Avec notre correspondant à Moscou, Daniel Vallot

Dans son communiqué, la police russe des transports écarte définitivement la piste de l’empoisonnement. « Le diagnostic final a été posé par les médecins » explique la police russe: « dérèglement du métabolisme glucidique, pancréatite chronique avec altération de certaines fonctions ».
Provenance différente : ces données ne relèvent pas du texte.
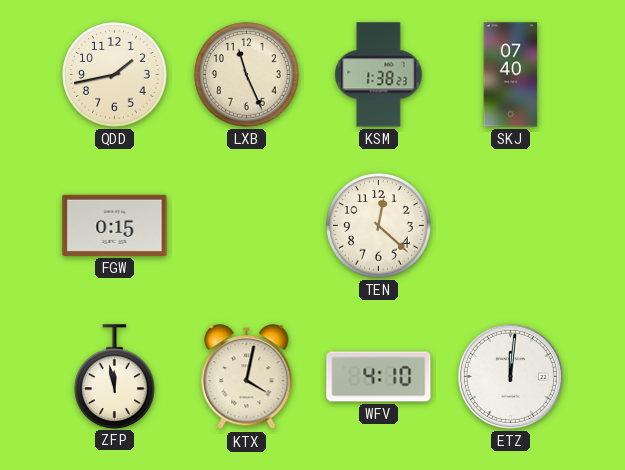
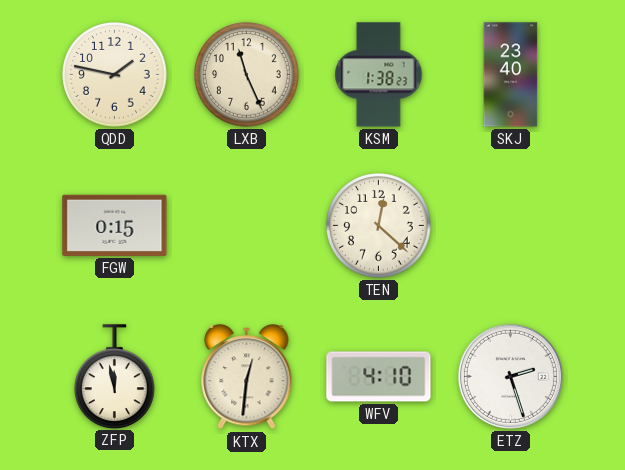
QDD: 1:43 -> 1:47
SKJ: 07:40 -> 23:40
KTX: 4:02 -> 12:31
ETZ: 12:01 -> 2:27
C’est uniquement en raison de son état de santé qu’Alexeï Navalny serait donc tombé dans le coma alors qu’il se trouvait dans un avion, entre Tomsk et Moscou.

« Les mois passent et les médecins continuent de trouver de nouvelles maladies chez Navalny » a aussitôt ironisé sur les réseaux sociaux la porte-parole de l’opposant russe.

Alexeï Navalny et ses partisans ne manquent pas une occasion de pointer la versatilité des versions avancées par les autorités russes pour expliquer son malaise. « Le jour même où le ministère de l’Intérieur affirme qu’il n’y pas eu d’empoisonnement », s’amuse l’opposant, le chef des services de renseignement extérieur dit que j'ai été « empoisonné par les pays de l’Otan ».

Pour sa part le ministère russe des Affaires étrangères a de nouveau accusé l’Allemagne, ce vendredi, de ne pas coopérer dans cette affaire sous des prétextes qualifiés de « farfelus ». Moscou reproche notamment à Berlin de ne pas lui communiquer les données médicales de l’opposant russe.